--- Input ---

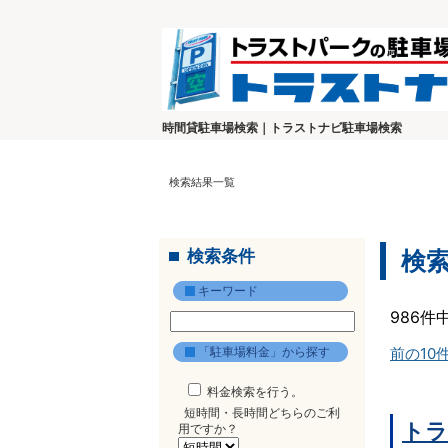
時間貸駐車場検索｜トラストナビ駐車場検索
検索結果一覧
検索条件
検
キーワード
986件
「駐車場料金」から探す
前の10
料金検索を行う。
短時間・長時間どちらのご利
トラ
用ですか？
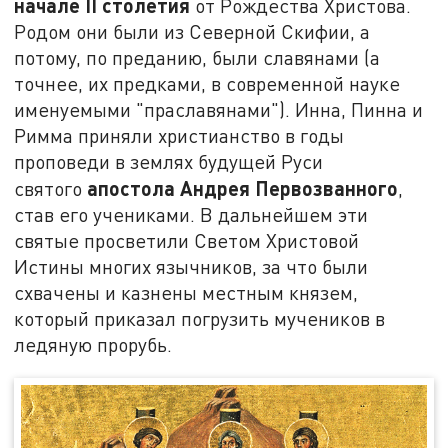
начале
II
столетия
от Рождества Христова.
Родом они были из Северной Скифии, а
потому, по преданию, были славянами (а
точнее, их предками, в современной науке
именуемыми "праславянами"). Инна, Пинна и
Римма приняли христианство в годы
проповеди в землях будущей Руси
апостола Андрея Первозванного
святого
,
став его учениками. В дальнейшем эти
святые просветили Светом Христовой
Истины многих язычников, за что были
схвачены и казнены местным князем,
который приказал погрузить мучеников в
ледяную прорубь.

---

Prompt – Go from the first line of the data above to the line containing "святые просветили Светом Христовой" and retype exactly those lines, both included, but none of the pictures.

Exercise response –
時間貸駐車場検索｜トラストナビ駐車場検索
検索結果一覧
検索条件
検
キーワード
986件
「駐車場料金」から探す
前の10
料金検索を行う。
短時間・長時間どちらのご利
トラ
用ですか？
начале
II
столетия
от Рождества Христова.
Родом они были из Северной Скифии, а
потому, по преданию, были славянами (а
точнее, их предками, в современной науке
именуемыми "праславянами"). Инна, Пинна и
Римма приняли христианство в годы
проповеди в землях будущей Руси
апостола Андрея Первозванного
святого
,
став его учениками. В дальнейшем эти
святые просветили Светом Христовой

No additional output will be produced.